(Dataset items)
* * *

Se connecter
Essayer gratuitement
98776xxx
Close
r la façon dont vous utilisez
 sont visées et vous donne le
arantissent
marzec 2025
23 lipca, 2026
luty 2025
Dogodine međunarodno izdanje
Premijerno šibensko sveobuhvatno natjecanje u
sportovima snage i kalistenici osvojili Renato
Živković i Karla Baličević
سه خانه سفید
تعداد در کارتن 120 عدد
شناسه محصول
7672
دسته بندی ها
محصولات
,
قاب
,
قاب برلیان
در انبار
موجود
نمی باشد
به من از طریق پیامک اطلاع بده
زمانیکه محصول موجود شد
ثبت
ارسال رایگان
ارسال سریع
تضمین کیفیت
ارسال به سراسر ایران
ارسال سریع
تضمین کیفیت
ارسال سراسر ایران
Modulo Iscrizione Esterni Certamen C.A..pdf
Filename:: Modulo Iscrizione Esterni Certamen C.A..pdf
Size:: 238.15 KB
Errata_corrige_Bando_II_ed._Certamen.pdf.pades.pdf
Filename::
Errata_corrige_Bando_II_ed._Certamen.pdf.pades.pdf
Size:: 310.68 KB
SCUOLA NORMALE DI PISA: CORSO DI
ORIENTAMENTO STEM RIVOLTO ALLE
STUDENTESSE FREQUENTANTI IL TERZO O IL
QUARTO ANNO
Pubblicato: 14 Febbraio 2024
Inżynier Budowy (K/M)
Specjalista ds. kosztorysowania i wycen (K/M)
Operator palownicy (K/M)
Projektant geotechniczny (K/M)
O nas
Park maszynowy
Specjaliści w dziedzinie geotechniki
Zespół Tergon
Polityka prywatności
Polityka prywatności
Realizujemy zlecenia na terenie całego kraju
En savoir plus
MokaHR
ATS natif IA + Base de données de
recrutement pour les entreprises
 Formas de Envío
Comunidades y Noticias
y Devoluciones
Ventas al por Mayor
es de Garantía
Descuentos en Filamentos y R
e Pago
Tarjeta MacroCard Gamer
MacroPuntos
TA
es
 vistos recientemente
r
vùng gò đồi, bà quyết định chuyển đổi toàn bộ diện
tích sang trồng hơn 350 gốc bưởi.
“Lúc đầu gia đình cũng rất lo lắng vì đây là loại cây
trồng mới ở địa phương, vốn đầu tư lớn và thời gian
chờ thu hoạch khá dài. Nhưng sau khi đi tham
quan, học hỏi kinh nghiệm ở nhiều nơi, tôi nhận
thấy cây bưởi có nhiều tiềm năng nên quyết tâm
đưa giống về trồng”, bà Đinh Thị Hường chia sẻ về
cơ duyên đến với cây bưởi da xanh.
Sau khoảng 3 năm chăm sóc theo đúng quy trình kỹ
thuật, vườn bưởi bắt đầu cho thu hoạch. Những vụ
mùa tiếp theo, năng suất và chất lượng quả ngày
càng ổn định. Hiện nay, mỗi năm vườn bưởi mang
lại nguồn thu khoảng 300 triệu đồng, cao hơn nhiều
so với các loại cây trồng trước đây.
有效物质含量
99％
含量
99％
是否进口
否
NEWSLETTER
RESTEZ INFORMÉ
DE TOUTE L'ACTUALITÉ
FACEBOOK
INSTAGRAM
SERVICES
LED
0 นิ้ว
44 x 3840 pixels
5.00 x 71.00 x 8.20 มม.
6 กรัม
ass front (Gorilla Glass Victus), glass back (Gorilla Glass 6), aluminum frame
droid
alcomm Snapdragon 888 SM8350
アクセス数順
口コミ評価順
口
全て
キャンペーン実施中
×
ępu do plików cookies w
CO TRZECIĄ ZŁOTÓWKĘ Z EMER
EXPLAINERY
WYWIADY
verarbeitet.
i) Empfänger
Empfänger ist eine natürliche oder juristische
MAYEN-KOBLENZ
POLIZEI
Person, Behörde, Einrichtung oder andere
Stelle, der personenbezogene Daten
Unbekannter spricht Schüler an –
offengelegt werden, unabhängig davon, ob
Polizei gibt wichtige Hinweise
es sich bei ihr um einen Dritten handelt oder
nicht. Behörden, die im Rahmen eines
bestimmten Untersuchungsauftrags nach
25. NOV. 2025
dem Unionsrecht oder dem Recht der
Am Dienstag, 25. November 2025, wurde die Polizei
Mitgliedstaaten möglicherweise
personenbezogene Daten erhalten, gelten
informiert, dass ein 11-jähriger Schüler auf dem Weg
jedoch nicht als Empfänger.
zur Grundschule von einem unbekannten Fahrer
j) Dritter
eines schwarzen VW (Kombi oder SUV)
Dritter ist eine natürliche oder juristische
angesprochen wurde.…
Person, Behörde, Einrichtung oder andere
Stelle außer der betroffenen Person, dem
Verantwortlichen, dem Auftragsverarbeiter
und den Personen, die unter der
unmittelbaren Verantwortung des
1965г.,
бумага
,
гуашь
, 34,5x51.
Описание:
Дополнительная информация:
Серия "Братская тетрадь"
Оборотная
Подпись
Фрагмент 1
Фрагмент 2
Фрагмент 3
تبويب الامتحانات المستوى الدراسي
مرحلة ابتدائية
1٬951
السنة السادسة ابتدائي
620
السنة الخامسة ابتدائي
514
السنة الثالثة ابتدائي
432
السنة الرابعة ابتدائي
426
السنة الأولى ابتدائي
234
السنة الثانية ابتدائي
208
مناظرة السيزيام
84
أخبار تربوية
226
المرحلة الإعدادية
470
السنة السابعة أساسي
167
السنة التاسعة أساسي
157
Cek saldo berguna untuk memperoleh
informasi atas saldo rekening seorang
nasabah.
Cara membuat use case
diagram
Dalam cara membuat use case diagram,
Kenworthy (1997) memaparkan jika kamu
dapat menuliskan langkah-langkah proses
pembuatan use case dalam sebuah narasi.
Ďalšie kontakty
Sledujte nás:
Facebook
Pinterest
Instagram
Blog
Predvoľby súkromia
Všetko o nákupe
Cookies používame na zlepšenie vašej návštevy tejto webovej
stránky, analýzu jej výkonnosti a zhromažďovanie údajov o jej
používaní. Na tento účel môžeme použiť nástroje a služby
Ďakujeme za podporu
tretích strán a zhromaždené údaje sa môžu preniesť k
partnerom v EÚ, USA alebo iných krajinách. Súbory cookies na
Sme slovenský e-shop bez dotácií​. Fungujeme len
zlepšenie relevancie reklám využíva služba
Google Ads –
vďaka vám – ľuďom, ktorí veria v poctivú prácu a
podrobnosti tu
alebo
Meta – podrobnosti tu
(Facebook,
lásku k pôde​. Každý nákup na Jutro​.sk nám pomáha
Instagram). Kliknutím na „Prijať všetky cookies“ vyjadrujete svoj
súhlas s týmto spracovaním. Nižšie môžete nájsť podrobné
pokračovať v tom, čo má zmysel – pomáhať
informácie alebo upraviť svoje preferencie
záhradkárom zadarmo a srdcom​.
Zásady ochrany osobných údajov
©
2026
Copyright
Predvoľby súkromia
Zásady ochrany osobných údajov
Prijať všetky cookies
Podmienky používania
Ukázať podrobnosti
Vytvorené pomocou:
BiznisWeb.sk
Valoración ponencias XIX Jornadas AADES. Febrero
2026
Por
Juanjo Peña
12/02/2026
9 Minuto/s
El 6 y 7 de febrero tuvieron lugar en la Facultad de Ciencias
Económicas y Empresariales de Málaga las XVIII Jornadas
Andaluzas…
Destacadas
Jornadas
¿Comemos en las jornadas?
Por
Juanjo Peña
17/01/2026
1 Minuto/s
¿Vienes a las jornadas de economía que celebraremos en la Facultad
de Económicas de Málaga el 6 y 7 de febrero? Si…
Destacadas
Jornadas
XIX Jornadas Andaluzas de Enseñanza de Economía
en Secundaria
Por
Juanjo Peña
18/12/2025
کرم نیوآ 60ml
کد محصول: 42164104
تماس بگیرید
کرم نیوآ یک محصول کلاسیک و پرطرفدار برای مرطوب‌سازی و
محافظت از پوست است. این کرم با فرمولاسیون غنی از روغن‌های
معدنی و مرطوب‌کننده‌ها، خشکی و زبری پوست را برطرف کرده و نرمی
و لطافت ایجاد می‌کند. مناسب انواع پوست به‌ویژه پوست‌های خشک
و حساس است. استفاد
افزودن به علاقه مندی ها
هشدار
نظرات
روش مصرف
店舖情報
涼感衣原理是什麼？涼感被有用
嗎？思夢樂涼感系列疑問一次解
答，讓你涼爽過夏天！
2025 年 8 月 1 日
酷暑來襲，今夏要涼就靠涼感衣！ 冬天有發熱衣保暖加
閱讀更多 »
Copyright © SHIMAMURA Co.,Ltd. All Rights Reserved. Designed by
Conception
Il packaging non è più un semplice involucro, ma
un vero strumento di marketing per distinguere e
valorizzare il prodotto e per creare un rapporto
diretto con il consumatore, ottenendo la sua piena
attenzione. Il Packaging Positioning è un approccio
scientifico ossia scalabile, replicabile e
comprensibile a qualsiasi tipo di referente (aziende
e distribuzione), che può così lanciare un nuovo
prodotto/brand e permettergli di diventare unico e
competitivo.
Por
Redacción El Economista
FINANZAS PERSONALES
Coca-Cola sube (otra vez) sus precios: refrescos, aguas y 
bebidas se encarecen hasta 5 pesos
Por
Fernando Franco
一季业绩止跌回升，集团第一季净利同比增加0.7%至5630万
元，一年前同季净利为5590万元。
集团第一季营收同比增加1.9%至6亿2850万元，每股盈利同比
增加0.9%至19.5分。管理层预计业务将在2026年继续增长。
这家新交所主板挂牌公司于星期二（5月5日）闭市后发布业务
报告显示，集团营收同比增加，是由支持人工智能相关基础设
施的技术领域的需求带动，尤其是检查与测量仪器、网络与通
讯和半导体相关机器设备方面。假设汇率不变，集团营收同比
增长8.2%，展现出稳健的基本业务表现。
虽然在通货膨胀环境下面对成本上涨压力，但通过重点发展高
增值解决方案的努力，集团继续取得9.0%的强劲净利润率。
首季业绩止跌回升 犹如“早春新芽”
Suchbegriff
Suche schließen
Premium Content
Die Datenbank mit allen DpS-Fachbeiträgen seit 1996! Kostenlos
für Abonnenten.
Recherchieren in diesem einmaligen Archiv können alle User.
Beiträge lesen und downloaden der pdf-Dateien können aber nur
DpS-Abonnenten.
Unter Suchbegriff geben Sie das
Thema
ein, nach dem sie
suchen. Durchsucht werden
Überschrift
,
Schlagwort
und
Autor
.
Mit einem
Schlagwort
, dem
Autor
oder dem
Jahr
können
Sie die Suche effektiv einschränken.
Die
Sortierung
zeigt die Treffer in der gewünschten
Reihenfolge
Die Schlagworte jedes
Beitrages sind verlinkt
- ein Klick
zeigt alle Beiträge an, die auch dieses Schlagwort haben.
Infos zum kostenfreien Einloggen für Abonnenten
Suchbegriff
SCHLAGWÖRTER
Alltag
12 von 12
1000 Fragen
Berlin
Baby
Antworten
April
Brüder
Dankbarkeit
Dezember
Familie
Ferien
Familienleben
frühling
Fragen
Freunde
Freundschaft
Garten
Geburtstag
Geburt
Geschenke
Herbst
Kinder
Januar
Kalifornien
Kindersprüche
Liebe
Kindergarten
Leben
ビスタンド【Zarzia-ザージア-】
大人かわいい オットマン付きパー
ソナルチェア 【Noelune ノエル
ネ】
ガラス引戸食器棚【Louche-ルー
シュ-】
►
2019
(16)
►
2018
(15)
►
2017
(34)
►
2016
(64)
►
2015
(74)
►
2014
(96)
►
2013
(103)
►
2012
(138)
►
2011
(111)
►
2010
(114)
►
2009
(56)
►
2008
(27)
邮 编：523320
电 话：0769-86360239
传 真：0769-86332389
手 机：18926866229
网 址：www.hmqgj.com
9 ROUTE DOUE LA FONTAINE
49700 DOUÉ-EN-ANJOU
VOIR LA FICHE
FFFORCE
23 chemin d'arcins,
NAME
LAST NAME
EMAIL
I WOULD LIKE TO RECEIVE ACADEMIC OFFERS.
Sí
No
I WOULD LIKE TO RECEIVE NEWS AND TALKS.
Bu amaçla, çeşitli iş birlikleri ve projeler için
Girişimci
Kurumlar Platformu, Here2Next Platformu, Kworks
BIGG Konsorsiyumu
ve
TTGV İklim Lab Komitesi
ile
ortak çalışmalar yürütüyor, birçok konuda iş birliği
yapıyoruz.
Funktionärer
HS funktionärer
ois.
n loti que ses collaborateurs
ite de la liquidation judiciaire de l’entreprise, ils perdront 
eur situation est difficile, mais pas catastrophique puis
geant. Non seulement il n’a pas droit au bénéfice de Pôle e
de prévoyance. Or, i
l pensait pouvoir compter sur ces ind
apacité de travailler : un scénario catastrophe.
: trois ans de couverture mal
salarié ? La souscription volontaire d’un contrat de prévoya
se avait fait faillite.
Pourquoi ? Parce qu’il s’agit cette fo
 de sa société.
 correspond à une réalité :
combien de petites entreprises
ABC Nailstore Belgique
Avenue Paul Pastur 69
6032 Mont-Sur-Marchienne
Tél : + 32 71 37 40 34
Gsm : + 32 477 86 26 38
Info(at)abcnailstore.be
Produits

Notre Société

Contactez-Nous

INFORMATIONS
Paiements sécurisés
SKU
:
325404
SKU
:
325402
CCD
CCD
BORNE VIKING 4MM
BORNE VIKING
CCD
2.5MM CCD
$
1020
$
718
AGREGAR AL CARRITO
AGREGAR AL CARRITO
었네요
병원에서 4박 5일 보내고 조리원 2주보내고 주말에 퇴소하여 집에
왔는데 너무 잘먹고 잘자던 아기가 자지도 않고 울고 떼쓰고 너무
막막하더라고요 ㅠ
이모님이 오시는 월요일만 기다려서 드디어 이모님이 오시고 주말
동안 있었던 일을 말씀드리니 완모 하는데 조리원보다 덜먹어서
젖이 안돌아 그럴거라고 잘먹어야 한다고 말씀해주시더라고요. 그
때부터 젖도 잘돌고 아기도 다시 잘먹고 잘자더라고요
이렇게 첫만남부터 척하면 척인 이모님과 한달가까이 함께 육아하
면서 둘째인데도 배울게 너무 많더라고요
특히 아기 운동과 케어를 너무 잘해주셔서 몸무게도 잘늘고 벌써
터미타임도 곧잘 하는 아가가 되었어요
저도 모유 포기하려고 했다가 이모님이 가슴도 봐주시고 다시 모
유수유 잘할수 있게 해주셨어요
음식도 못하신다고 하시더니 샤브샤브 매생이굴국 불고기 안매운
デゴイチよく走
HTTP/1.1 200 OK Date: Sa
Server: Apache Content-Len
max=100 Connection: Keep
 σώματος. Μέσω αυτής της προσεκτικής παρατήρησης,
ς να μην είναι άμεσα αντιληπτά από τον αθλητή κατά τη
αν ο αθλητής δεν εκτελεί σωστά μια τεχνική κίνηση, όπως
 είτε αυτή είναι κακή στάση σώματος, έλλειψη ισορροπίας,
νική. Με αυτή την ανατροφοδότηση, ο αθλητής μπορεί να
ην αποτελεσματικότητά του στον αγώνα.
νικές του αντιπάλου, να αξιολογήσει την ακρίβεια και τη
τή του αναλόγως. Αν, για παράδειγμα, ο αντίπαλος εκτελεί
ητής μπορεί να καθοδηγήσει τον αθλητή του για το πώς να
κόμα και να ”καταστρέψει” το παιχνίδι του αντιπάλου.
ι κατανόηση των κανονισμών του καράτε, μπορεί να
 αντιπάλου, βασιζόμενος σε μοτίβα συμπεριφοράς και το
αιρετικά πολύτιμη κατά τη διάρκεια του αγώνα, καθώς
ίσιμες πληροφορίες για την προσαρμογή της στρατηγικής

* * *

Work instructions: The answer is the run of lines above from the line containing "때부터 젖도 잘돌고 아기도 다시 잘먹고 잘자더라고요" through the line containing "αν ο αθλητής", copied exactly and alone.

Output below:
때부터 젖도 잘돌고 아기도 다시 잘먹고 잘자더라고요
이렇게 첫만남부터 척하면 척인 이모님과 한달가까이 함께 육아하
면서 둘째인데도 배울게 너무 많더라고요
특히 아기 운동과 케어를 너무 잘해주셔서 몸무게도 잘늘고 벌써
터미타임도 곧잘 하는 아가가 되었어요
저도 모유 포기하려고 했다가 이모님이 가슴도 봐주시고 다시 모
유수유 잘할수 있게 해주셨어요
음식도 못하신다고 하시더니 샤브샤브 매생이굴국 불고기 안매운
デゴイチよく走
HTTP/1.1 200 OK Date: Sa
Server: Apache Content-Len
max=100 Connection: Keep
 σώματος. Μέσω αυτής της προσεκτικής παρατήρησης,
ς να μην είναι άμεσα αντιληπτά από τον αθλητή κατά τη
αν ο αθλητής δεν εκτελεί σωστά μια τεχνική κίνηση, όπως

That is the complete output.